Dataset items:

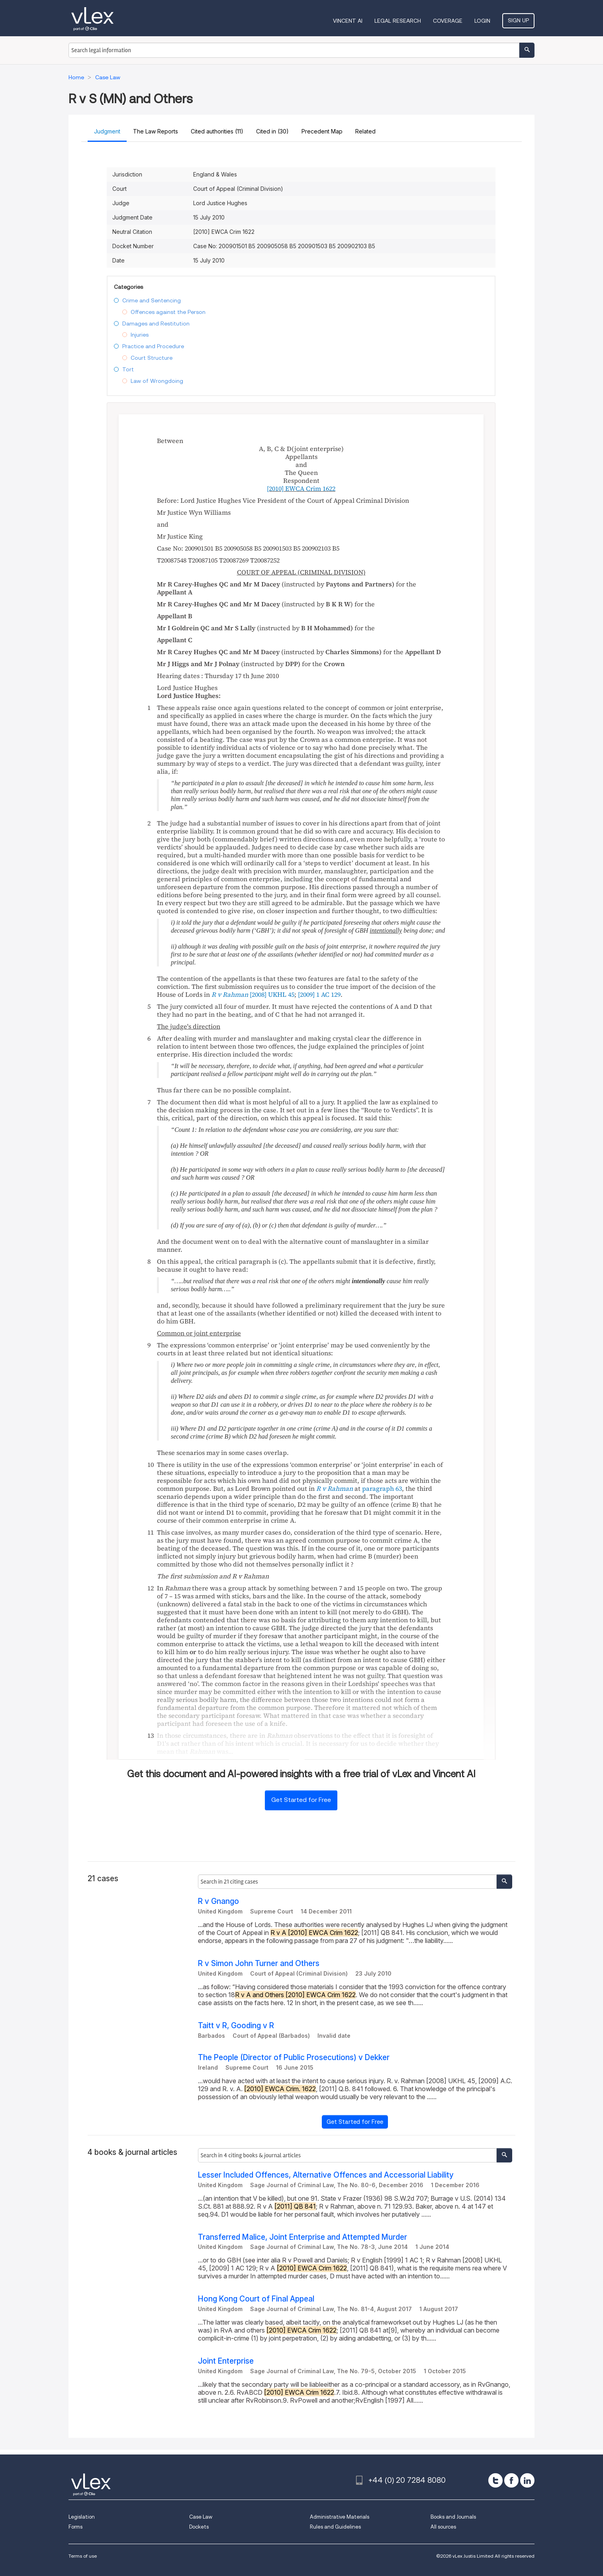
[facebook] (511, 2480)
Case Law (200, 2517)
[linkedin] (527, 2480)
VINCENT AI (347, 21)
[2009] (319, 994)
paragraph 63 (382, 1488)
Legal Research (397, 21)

Aim of the exercise: Write out each record exactly as shown, but not its pictures.

Exercise answer:
[facebook] (511, 2480)
Case Law (200, 2517)
[linkedin] (527, 2480)
VINCENT AI (347, 21)
[2009] (319, 994)
paragraph 63 (382, 1488)
Legal Research (397, 21)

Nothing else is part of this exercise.